= Paul Graebner =

German botanist (1871–1933)

Carl Otto Robert Peter Paul Graebner (29 June 1871 in Aplerbeck – 6 February 1933 in Berlin) was a German botanist.

In 1895 he obtained his doctorate in Berlin, successively working as an assistant and then as curator (1904) at the botanical gardens. During the 1890s he performed botanical investigations in Jerichower Land and Vorharz with Paul Ascherson (1834–1913).
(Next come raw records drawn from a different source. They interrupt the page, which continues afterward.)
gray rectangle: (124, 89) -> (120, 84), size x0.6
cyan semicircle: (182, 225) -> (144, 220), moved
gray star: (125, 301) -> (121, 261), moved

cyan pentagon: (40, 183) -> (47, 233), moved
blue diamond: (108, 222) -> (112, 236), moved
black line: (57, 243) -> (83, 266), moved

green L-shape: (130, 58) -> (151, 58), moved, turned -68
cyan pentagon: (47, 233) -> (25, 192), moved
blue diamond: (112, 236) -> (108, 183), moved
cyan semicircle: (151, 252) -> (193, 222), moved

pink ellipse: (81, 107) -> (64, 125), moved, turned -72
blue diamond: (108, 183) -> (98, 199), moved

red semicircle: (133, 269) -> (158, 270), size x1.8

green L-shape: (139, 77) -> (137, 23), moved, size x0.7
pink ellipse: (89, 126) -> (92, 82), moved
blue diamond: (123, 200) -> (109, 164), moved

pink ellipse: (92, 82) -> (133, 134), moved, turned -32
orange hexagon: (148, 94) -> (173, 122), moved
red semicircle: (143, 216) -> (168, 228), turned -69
He later became a professor at the Botanical Garden and Museum in Berlin-Dahlem, from where he conducted floristic and phytogeographical research.

== Selected writings ==
- Synopsis der mitteleuropaischen Flora (with Paul Ascherson), from 1896 - Synopsis of Central European flora.
- Typhaceae u. Sparganiaceae, 1900 - Typhaceae and Sparganiaceae.
- Lehrbuch der ökologischen pflanzengeographie, 1902 (German translation of Eugen Warming's original book in Danish) - Textbook of ecological phytogeography.
- Heide und moor, 1909 - Heath and moor.
- Lehrbuch der allgemeinen Pflanzengeographie, nach entwicklungsgeschichtlichen und physiologisch-ökologischen Gesichtspunkten, 1929 - Textbook of general phytogeography, through developmental and physiologic-ecological aspects.